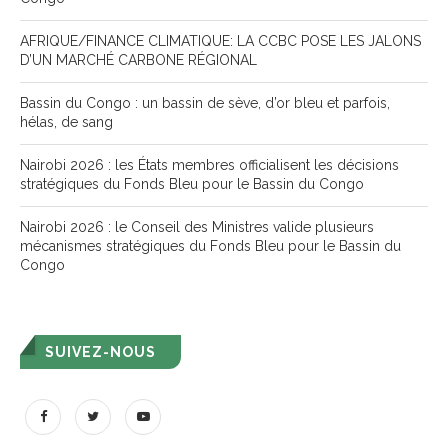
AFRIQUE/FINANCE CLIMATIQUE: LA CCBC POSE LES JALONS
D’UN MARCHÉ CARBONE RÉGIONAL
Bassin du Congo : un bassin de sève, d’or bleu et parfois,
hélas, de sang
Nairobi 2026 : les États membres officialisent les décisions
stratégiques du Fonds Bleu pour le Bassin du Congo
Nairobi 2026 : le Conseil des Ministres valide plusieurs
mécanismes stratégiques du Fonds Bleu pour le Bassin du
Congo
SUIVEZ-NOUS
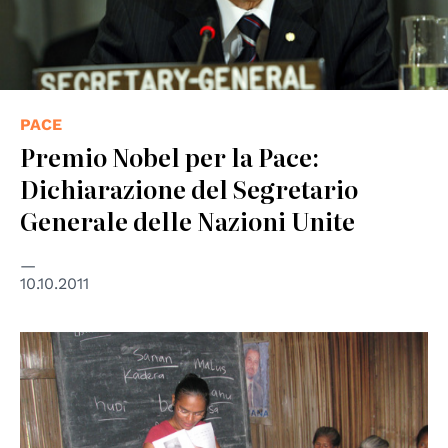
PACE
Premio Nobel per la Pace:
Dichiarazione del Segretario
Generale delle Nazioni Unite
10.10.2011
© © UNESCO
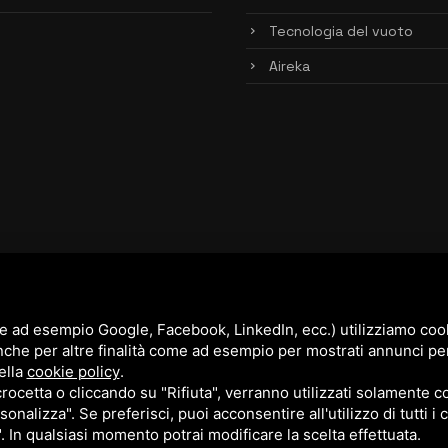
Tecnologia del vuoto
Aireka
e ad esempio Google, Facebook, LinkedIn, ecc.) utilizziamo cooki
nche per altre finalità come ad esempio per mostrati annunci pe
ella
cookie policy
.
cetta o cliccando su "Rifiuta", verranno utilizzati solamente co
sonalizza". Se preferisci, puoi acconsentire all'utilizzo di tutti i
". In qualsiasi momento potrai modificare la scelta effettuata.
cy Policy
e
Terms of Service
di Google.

+-------+

Assigned task:
Your answer must be the lines from the line containing "Nairobi 2026 : le Conseil" through the final line of the data, written out exactly, both ends included and pictures left out.

Response:
Nairobi 2026 : le Conseil des Ministres valide plusieurs
mécanismes stratégiques du Fonds Bleu pour le Bassin du
Congo
SUIVEZ-NOUS
PACE
Premio Nobel per la Pace:
Dichiarazione del Segretario
Generale delle Nazioni Unite
10.10.2011
© © UNESCO
Tecnologia del vuoto
Aireka
e ad esempio Google, Facebook, LinkedIn, ecc.) utilizziamo cooki
nche per altre finalità come ad esempio per mostrati annunci pe
ella
cookie policy
.
cetta o cliccando su "Rifiuta", verranno utilizzati solamente co
sonalizza". Se preferisci, puoi acconsentire all'utilizzo di tutti i
". In qualsiasi momento potrai modificare la scelta effettuata.
cy Policy
e
Terms of Service
di Google.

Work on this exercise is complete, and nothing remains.